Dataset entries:
┏━━
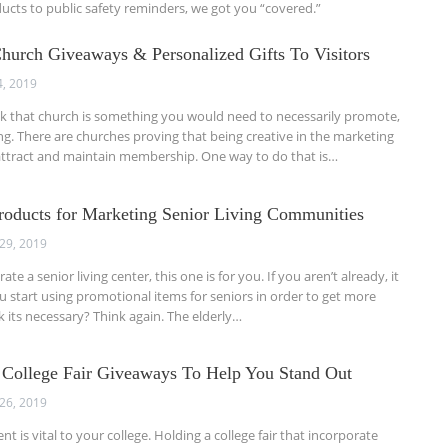
cts to public safety reminders, we got you “covered.”
Church Giveaways & Personalized Gifts To Visitors
4, 2019
k that church is something you would need to necessarily promote,
g. There are churches proving that being creative in the marketing
ttract and maintain membership. One way to do that is…
roducts for Marketing Senior Living Communities
29, 2019
te a senior living center, this one is for you. If you aren’t already, it
ou start using promotional items for seniors in order to get more
nk its necessary? Think again. The elderly…
 College Fair Giveaways To Help You Stand Out
26, 2019
t is vital to your college. Holding a college fair that incorporate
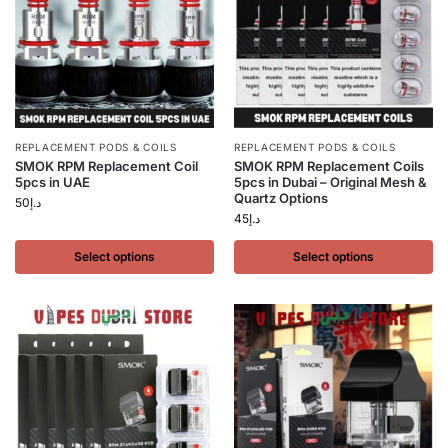
REPLACEMENT PODS & COILS
REPLACEMENT PODS & COILS
SMOK RPM Replacement Coil
SMOK RPM Replacement Coils
5pcs in UAE
5pcs in Dubai – Original Mesh &
Quartz Options
50
د.إ
45
د.إ
Select options
Select options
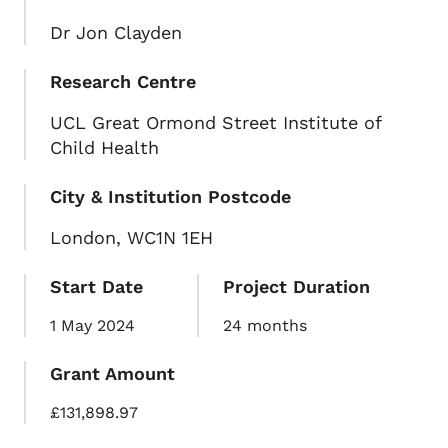
Dr Jon Clayden
Research Centre
UCL Great Ormond Street Institute of
Child Health
City & Institution Postcode
London, WC1N 1EH
Start Date
Project Duration
1 May 2024
24 months
Grant Amount
£131,898.97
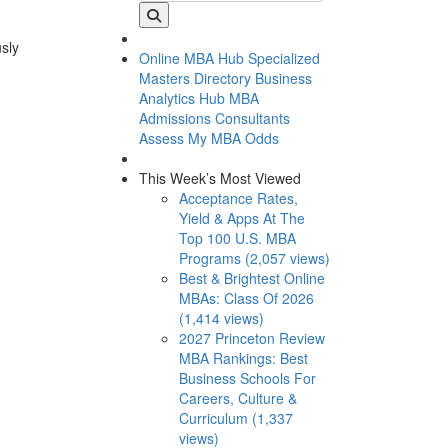
usly
Online MBA Hub
Specialized
Masters Directory
Business
Analytics Hub
MBA
Admissions Consultants
Assess My MBA Odds
This Week’s Most Viewed
Acceptance Rates,
Yield & Apps At The
Top 100 U.S. MBA
Programs (2,057 views)
Best & Brightest Online
MBAs: Class Of 2026
(1,414 views)
2027 Princeton Review
MBA Rankings: Best
Business Schools For
Careers, Culture &
Curriculum (1,337
views)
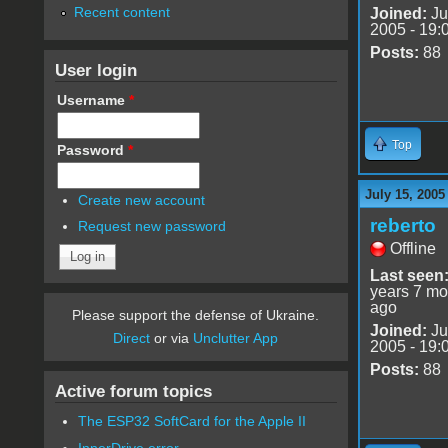
Recent content
Joined:
Ju
2005 - 19:
Posts:
88
User login
Username
*
Top
Password
*
July 15, 2005
Create new account
reberto
Request new password
Offline
Last seen
years 7 mo
ago
Please support the defense of Ukraine.
Joined:
Ju
Direct
or via
Unclutter App
2005 - 19:
Posts:
88
Active forum topics
The ESP32 SoftCard for the Apple II
InnerDrive error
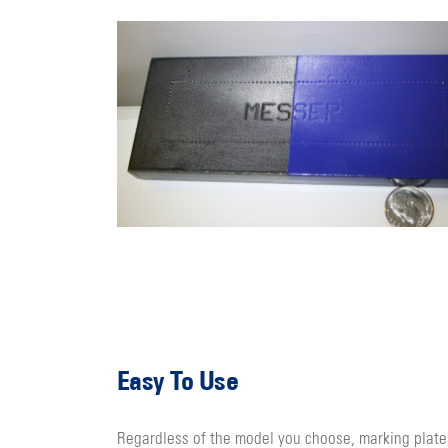
Easy To Use
Regardless of the model you choose, marking plate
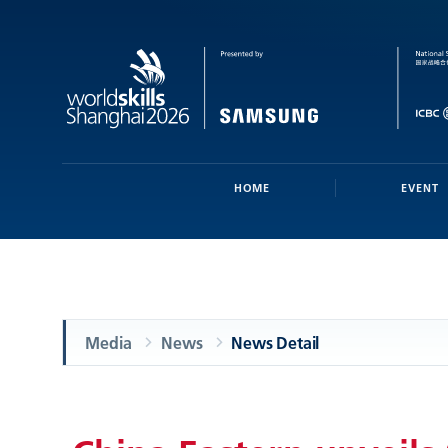
HOME
EVENT
Media
News
News Detail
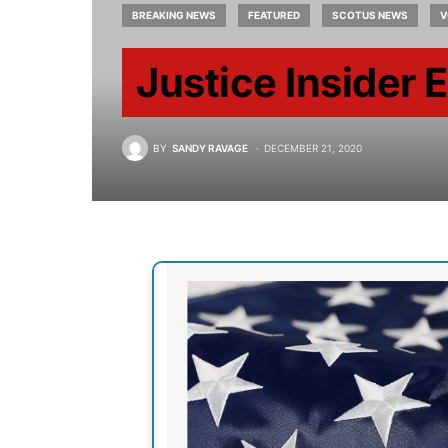
BREAKING NEWS
FEATURED
SCOTUS NEWS
V
Justice Insider 
BY
SANDY RAVAGE
DECEMBER 21, 2020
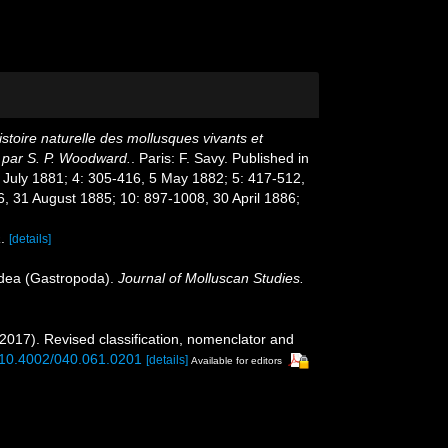
stoire naturelle des mollusques vivants et
s par S. P. Woodward.
. Paris: F. Savy. Published in
8 July 1881; 4: 305-416, 5 May 1882; 5: 417-512,
, 31 August 1885; 10: 897-1008, 30 April 1886;
a
.
[details]
noidea (Gastropoda).
Journal of Molluscan Studies.
(2017). Revised classification, nomenclator and
g/10.4002/040.061.0201
[details]
Available for editors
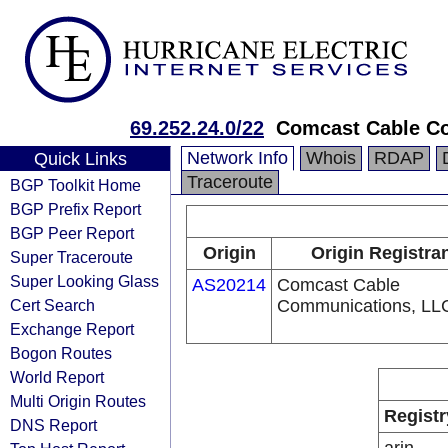
69.252.24.0/22
Comcast Cable Co
Network Info
Whois
RDAP
Quick Links
Traceroute
BGP Toolkit Home
BGP Prefix Report
BGP Peer Report
Origin
Origin Registra
Super Traceroute
Super Looking Glass
AS20214
Comcast Cable
Cert Search
Communications, LL
Exchange Report
Bogon Routes
World Report
Multi Origin Routes
Registr
DNS Report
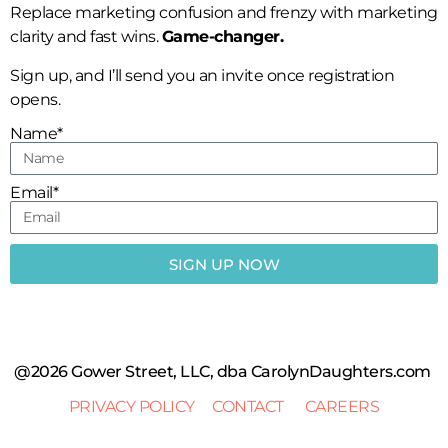
Replace marketing confusion and frenzy with marketing
clarity and fast wins.
Game-changer.
Sign up, and I’ll send you an invite once registration
opens.
Name*
Email*
SIGN UP NOW
@2026 Gower Street, LLC, dba CarolynDaughters.com
PRIVACY POLICY
CONTACT
CAREERS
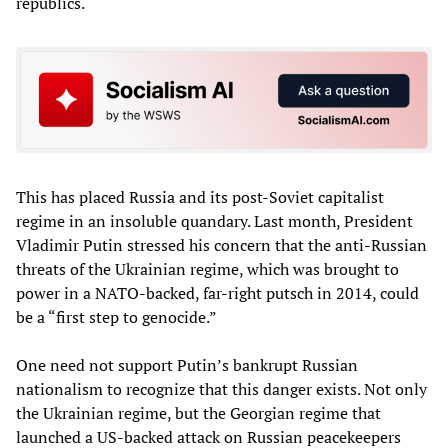
republics.
This has placed Russia and its post-Soviet capitalist
regime in an insoluble quandary. Last month, President
Vladimir Putin stressed his concern that the anti-Russian
threats of the Ukrainian regime, which was brought to
power in a NATO-backed, far-right putsch in 2014, could
be a “first step to genocide.”
One need not support Putin’s bankrupt Russian
nationalism to recognize that this danger exists. Not only
the Ukrainian regime, but the Georgian regime that
launched a US-backed attack on Russian peacekeepers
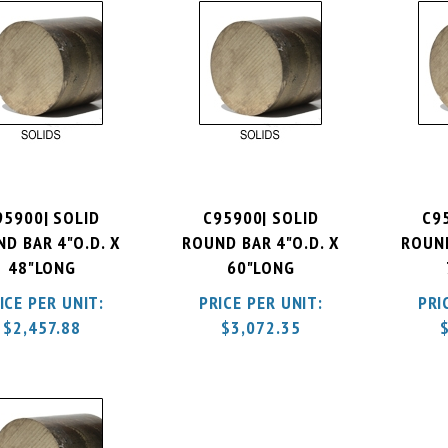
95900| SOLID
C95900| SOLID
C9
D BAR 4"O.D. X
ROUND BAR 4"O.D. X
ROUND
48"LONG
60"LONG
ICE PER UNIT:
PRICE PER UNIT:
PRI
$
2,457.88
$
3,072.35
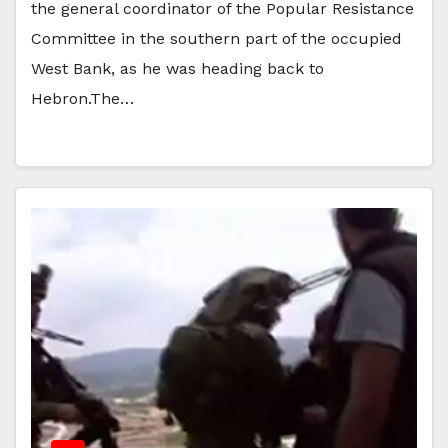
the general coordinator of the Popular Resistance
Committee in the southern part of the occupied
West Bank, as he was heading back to
Hebron.The…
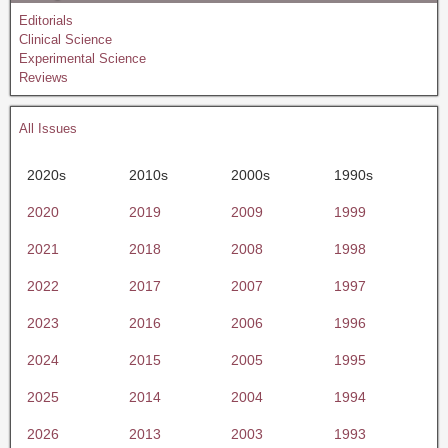
Editorials
Clinical Science
Experimental Science
Reviews
All Issues
2020s
2010s
2000s
1990s
2020
2019
2009
1999
2021
2018
2008
1998
2022
2017
2007
1997
2023
2016
2006
1996
2024
2015
2005
1995
2025
2014
2004
1994
2026
2013
2003
1993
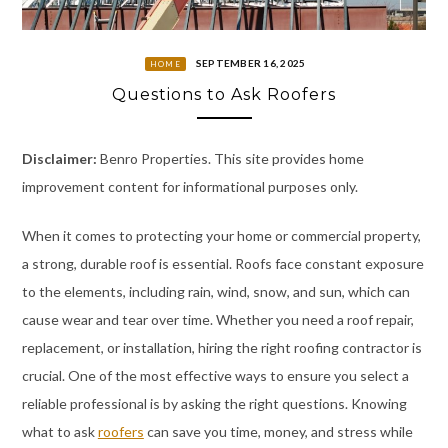
SEPTEMBER 16, 2025
HOME
Questions to Ask Roofers
Disclaimer:
Benro Properties. This site provides home
improvement content for informational purposes only.
When it comes to protecting your home or commercial property,
a strong, durable roof is essential. Roofs face constant exposure
to the elements, including rain, wind, snow, and sun, which can
cause wear and tear over time. Whether you need a roof repair,
replacement, or installation, hiring the right roofing contractor is
crucial. One of the most effective ways to ensure you select a
reliable professional is by asking the right questions. Knowing
what to ask
roofers
can save you time, money, and stress while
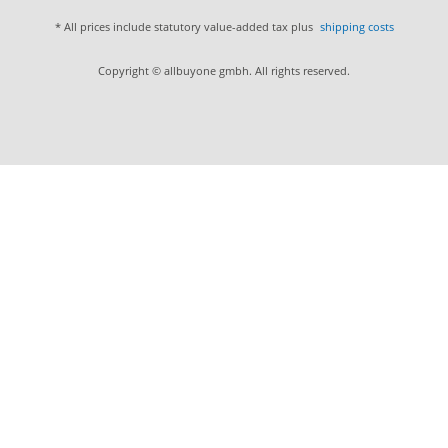
* All prices include statutory value-added tax plus
shipping costs
Copyright © allbuyone gmbh. All rights reserved.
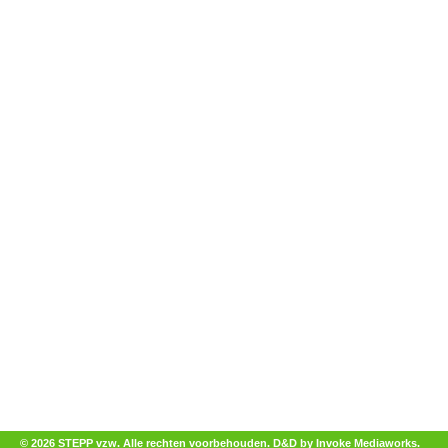
© 2026 STEPP vzw. Alle rechten voorbehouden.
D&D by Invoke Mediaworks
.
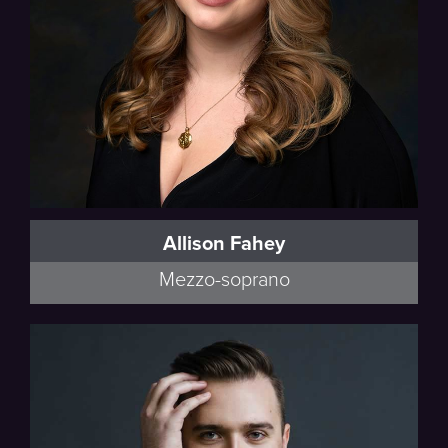
Allison Fahey
Mezzo-soprano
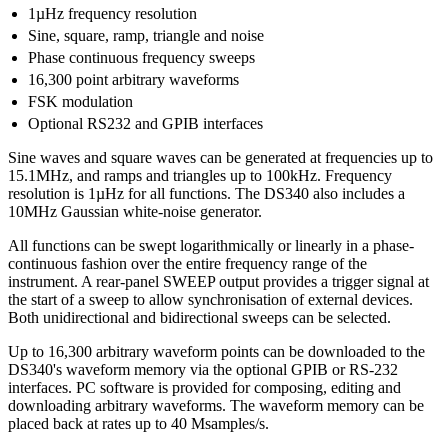
1µHz frequency resolution
Sine, square, ramp, triangle and noise
Phase continuous frequency sweeps
16,300 point arbitrary waveforms
FSK modulation
Optional RS232 and GPIB interfaces
Sine waves and square waves can be generated at frequencies up to
15.1MHz, and ramps and triangles up to 100kHz. Frequency
resolution is 1µHz for all functions. The DS340 also includes a
10MHz Gaussian white-noise generator.
All functions can be swept logarithmically or linearly in a phase-
continuous fashion over the entire frequency range of the
instrument. A rear-panel SWEEP output provides a trigger signal at
the start of a sweep to allow synchronisation of external devices.
Both unidirectional and bidirectional sweeps can be selected.
Up to 16,300 arbitrary waveform points can be downloaded to the
DS340's waveform memory via the optional GPIB or RS-232
interfaces. PC software is provided for composing, editing and
downloading arbitrary waveforms. The waveform memory can be
placed back at rates up to 40 Msamples/s.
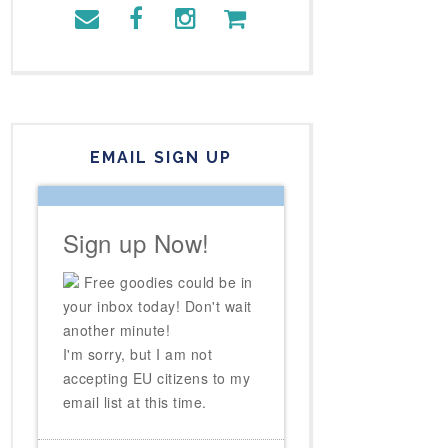
EMAIL SIGN UP
Sign up Now!
Free goodies could be in
your inbox today! Don't wait
another minute!
I'm sorry, but I am not
accepting EU citizens to my
email list at this time.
┗━━
▸ **Task directions**
Scan the lines above for the word "Last". Return each one that has it.

▸ **Response for this exercise**
Last seen
regime in an insoluble quandary. Last month, President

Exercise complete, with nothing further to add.